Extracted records

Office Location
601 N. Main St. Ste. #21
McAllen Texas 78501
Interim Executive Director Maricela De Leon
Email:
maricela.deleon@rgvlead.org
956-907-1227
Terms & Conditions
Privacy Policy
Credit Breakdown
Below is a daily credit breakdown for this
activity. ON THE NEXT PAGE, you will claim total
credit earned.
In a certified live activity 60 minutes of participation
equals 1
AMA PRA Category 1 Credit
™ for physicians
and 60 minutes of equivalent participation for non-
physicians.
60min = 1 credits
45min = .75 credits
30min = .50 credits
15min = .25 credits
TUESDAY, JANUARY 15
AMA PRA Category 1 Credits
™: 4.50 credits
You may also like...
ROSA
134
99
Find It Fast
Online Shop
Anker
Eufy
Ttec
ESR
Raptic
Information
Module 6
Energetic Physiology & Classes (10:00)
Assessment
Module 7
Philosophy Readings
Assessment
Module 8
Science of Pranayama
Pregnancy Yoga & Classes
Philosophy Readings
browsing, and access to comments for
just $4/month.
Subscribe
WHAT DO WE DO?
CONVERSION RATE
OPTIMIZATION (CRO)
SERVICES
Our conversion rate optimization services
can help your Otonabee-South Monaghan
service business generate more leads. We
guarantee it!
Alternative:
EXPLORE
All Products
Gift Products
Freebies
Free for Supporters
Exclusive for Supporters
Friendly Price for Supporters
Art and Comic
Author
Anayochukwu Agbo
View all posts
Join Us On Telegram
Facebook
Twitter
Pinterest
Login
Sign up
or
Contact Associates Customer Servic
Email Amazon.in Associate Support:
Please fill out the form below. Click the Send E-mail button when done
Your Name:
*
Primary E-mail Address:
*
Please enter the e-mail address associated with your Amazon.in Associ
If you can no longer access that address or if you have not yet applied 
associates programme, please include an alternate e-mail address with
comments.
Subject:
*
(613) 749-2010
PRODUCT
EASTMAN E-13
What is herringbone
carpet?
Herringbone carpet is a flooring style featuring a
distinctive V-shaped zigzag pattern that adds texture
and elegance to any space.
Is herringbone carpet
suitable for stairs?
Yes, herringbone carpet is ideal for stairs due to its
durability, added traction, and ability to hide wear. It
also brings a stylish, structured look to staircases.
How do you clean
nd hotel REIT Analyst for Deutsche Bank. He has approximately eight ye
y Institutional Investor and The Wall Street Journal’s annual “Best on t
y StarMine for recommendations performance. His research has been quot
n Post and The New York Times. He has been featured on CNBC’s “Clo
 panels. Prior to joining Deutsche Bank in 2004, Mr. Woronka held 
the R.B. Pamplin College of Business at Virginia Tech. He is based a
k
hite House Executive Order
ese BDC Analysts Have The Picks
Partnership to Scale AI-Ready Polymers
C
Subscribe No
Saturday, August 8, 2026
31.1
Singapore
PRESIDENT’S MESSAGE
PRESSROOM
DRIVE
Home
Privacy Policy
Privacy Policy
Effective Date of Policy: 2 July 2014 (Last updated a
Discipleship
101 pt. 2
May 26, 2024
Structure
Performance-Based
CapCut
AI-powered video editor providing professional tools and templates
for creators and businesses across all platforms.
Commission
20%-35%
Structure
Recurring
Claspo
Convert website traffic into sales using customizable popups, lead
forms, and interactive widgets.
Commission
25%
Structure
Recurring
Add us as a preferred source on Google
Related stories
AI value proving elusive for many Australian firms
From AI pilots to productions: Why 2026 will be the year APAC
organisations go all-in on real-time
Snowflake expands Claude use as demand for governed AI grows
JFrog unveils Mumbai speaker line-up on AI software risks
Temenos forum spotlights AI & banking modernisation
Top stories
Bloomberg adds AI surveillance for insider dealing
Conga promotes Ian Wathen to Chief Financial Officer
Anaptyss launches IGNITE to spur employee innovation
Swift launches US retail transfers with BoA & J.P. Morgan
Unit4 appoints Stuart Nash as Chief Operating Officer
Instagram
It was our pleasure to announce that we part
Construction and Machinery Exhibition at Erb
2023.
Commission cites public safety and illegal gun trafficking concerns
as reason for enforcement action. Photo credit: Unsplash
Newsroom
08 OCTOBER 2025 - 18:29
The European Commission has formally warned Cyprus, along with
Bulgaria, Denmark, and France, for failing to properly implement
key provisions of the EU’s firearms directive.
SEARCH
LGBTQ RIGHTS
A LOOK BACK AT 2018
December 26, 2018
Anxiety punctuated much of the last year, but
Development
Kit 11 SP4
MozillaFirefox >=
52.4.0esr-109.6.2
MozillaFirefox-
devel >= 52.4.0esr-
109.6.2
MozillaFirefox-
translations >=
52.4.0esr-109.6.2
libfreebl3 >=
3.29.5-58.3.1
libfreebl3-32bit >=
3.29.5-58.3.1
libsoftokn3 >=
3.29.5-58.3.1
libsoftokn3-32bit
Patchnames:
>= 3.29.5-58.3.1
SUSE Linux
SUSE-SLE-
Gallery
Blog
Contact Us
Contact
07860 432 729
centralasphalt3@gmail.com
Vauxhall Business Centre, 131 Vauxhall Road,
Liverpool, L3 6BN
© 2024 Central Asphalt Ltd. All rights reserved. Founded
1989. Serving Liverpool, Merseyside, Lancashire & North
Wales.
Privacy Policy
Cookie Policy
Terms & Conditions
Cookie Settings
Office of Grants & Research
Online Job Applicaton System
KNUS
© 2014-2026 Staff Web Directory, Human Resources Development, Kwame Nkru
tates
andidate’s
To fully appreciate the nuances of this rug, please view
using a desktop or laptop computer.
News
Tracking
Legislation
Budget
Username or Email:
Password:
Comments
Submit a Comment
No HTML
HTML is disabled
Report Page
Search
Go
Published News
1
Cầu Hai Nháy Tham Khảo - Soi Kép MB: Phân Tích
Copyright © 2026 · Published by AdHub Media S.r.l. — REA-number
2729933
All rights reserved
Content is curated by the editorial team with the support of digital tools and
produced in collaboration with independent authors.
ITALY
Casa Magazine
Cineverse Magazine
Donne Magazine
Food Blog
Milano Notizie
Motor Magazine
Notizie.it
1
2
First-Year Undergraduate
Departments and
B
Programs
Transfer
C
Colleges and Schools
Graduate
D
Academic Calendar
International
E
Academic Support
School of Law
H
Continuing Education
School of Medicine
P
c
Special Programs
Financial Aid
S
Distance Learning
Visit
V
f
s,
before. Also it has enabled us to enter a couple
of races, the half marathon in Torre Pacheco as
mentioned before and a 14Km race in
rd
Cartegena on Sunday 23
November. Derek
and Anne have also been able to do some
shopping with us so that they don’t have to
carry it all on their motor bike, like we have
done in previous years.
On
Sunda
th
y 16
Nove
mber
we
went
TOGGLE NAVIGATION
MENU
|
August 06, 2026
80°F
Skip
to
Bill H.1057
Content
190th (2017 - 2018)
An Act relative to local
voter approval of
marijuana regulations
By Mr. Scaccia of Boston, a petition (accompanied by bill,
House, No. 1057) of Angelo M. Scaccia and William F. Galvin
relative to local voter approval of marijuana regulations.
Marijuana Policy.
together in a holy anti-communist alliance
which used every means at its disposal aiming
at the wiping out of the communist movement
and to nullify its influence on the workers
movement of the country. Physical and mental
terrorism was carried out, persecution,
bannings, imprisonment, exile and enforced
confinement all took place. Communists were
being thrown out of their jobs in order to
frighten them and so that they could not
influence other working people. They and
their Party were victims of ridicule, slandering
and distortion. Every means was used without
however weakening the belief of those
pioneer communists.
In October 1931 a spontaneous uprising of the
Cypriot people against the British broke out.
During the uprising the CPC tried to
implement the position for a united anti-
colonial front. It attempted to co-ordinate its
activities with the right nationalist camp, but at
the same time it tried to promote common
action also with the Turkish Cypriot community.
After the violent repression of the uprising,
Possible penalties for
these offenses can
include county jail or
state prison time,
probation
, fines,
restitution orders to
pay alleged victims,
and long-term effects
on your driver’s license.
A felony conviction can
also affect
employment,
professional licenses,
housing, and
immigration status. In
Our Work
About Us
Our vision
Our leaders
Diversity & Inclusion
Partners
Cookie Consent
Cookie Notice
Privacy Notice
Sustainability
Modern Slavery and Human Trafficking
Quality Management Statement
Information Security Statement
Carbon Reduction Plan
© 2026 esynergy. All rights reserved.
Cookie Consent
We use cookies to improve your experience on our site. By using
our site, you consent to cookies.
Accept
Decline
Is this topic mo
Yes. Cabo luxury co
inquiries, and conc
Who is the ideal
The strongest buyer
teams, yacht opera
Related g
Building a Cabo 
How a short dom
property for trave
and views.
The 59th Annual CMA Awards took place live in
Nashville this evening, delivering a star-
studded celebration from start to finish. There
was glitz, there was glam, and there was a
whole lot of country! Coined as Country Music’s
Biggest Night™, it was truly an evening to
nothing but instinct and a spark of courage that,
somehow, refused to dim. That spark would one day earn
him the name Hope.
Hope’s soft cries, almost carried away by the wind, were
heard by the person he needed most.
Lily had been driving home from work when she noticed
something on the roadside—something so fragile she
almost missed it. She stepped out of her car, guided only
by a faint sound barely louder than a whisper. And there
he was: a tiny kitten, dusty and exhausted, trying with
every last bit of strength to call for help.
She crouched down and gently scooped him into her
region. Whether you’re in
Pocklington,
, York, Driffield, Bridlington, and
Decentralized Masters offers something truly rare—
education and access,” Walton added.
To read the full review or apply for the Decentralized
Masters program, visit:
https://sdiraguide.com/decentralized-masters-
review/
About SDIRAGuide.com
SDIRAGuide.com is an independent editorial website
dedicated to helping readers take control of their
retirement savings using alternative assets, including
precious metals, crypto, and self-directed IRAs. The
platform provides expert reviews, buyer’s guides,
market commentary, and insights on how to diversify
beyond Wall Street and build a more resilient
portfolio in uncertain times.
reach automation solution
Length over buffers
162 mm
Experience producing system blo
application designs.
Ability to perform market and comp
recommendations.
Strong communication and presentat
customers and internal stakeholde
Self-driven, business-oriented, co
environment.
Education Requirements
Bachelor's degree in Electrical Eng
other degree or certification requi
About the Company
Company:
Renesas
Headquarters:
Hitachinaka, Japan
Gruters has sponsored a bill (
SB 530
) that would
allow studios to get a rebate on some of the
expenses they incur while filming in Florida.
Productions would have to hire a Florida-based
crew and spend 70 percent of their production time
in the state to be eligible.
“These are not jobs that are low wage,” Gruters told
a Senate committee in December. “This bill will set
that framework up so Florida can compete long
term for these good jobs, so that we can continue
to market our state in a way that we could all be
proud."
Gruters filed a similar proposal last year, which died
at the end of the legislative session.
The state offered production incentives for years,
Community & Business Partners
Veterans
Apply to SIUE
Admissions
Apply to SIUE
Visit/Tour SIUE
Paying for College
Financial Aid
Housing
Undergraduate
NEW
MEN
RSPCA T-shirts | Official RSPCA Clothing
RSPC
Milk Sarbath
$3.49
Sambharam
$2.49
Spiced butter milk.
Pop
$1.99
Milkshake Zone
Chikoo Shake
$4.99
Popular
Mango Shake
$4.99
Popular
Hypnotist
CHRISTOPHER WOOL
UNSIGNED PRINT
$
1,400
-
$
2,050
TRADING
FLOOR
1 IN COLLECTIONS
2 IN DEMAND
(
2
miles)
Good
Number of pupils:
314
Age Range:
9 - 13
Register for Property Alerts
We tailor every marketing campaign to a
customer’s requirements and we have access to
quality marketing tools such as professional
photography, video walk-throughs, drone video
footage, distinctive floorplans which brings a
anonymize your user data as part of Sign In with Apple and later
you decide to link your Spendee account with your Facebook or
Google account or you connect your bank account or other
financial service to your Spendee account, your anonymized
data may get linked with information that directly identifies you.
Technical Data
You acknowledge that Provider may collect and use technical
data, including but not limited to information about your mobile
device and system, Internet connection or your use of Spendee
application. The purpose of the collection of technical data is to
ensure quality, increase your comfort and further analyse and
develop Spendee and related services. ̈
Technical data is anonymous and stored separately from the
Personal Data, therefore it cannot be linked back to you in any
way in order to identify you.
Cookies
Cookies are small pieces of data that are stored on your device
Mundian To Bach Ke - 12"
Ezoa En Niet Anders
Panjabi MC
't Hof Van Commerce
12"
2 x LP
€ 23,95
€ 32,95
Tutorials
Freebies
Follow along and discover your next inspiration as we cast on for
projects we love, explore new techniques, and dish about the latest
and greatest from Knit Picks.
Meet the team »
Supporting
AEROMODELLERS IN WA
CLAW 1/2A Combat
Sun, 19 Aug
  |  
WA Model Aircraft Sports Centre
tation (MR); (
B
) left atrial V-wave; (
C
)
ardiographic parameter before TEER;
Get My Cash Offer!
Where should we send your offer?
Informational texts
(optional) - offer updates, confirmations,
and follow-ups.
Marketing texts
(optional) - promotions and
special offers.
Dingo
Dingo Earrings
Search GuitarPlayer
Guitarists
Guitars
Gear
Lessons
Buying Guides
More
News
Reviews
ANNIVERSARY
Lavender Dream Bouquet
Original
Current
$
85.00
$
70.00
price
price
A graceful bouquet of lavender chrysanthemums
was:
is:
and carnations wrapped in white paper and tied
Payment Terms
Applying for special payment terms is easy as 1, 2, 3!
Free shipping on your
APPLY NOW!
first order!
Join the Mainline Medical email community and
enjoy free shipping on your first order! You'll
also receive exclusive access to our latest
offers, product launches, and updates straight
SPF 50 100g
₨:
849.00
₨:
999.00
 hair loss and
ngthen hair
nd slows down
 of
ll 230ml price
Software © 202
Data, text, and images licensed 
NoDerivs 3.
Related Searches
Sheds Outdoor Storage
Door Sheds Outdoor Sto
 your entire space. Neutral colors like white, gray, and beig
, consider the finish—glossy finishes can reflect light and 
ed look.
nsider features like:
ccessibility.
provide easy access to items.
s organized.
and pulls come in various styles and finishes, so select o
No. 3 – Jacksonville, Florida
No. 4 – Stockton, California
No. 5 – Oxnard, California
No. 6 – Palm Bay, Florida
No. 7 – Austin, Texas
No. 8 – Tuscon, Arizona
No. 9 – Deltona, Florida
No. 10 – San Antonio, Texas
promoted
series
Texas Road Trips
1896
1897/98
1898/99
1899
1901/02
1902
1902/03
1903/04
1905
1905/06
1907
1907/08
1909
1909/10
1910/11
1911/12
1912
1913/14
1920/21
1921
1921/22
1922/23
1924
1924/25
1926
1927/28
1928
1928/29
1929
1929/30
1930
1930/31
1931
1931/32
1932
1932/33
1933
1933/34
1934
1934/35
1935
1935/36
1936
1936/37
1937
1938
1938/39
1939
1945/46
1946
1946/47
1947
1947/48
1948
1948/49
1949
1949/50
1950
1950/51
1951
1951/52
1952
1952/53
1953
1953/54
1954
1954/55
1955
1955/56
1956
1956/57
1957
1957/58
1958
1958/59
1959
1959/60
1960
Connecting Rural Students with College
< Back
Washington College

> [Assigned task]
The answer is the records above restated word for word from their opening line through the line that holds "Yes, herringbone carpet", both included, and nothing else.

> [Task output]
Office Location
601 N. Main St. Ste. #21
McAllen Texas 78501
Interim Executive Director Maricela De Leon
Email:
maricela.deleon@rgvlead.org
956-907-1227
Terms & Conditions
Privacy Policy
Credit Breakdown
Below is a daily credit breakdown for this
activity. ON THE NEXT PAGE, you will claim total
credit earned.
In a certified live activity 60 minutes of participation
equals 1
AMA PRA Category 1 Credit
™ for physicians
and 60 minutes of equivalent participation for non-
physicians.
60min = 1 credits
45min = .75 credits
30min = .50 credits
15min = .25 credits
TUESDAY, JANUARY 15
AMA PRA Category 1 Credits
™: 4.50 credits
You may also like...
ROSA
134
99
Find It Fast
Online Shop
Anker
Eufy
Ttec
ESR
Raptic
Information
Module 6
Energetic Physiology & Classes (10:00)
Assessment
Module 7
Philosophy Readings
Assessment
Module 8
Science of Pranayama
Pregnancy Yoga & Classes
Philosophy Readings
browsing, and access to comments for
just $4/month.
Subscribe
WHAT DO WE DO?
CONVERSION RATE
OPTIMIZATION (CRO)
SERVICES
Our conversion rate optimization services
can help your Otonabee-South Monaghan
service business generate more leads. We
guarantee it!
Alternative:
EXPLORE
All Products
Gift Products
Freebies
Free for Supporters
Exclusive for Supporters
Friendly Price for Supporters
Art and Comic
Author
Anayochukwu Agbo
View all posts
Join Us On Telegram
Facebook
Twitter
Pinterest
Login
Sign up
or
Contact Associates Customer Servic
Email Amazon.in Associate Support:
Please fill out the form below. Click the Send E-mail button when done
Your Name:
*
Primary E-mail Address:
*
Please enter the e-mail address associated with your Amazon.in Associ
If you can no longer access that address or if you have not yet applied 
associates programme, please include an alternate e-mail address with
comments.
Subject:
*
(613) 749-2010
PRODUCT
EASTMAN E-13
What is herringbone
carpet?
Herringbone carpet is a flooring style featuring a
distinctive V-shaped zigzag pattern that adds texture
and elegance to any space.
Is herringbone carpet
suitable for stairs?
Yes, herringbone carpet is ideal for stairs due to its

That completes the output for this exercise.